Making LLVM GEP safer in Haskell

llvm haskell

In today's article, I will showcase how Haskell's typesystem can be used to simplify code generation and reduce the chance of bugs involving the LLVM getelementptr instruction.

Intro to the GEP instruction

LLVM as a compiler framework offers many different low-level instructions, one of which being the getelementptr instruction (commonly abbreviated as just "gep"). With gep, you can compute derived pointers/addresses of a nested type inside another data structure, starting from a pointer. It does this by making use of type information and a list of indices into the struct that are supplied.

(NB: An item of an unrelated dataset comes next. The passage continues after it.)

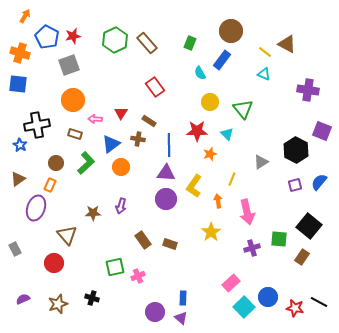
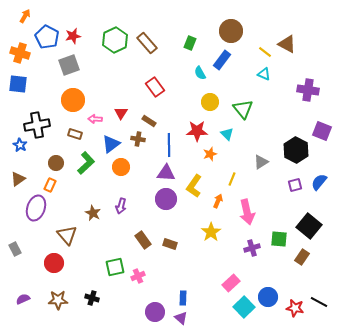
orange arrow at (218, 201): rotated 32 degrees clockwise
brown star at (93, 213): rotated 28 degrees clockwise
brown star at (58, 304): moved 4 px up; rotated 18 degrees clockwise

Here's a small snippet of C++ code and the corresponding instructions that the compiler generates (some details omitted for clarity):

struct A {
  int field1;
  double field2;
};

struct B {
  A fieldA;
  int values[3];
};

void func(B* b) {
  b->fieldA.field2 = 123.456;
}

; First some type definitions:
%struct.B = type { %struct.A, [3 x i32] }
%struct.A = type { i32, double }

; Instructions for function "func":
define dso_local void @_Z4funcP1B(%struct.B* %0) {
  ; Address to field2 is calculated:
  %1 = getelementptr %struct.B, %struct.B* %0, i32 0, i32 0, i32 1
  ; And 123.456 is written to it:
  store double 1.234560e+02, double* %1, align 8
  ret void
}

If we take a closer look at the line with the gep instruction, we see that a list of indices is used to index into the B datastructure. The indices correspond with the following:

0: offset from the initial pointer to object of type B
0: first field inside the B struct (= struct A)
1: second field inside the A struct (= double)

If we want to generate similar code using the llvm-hs library in Haskell, we need to write the following code:

codegen :: ModuleBuilder ()
codegen = do
  let doubleType = FloatingPointType DoubleFP
  aType <- typedef "A" (Just $ StructureType False [i32, doubleType])
  bType <- typedef "B" (Just $ StructureType False [aType, ArrayType 3 i32])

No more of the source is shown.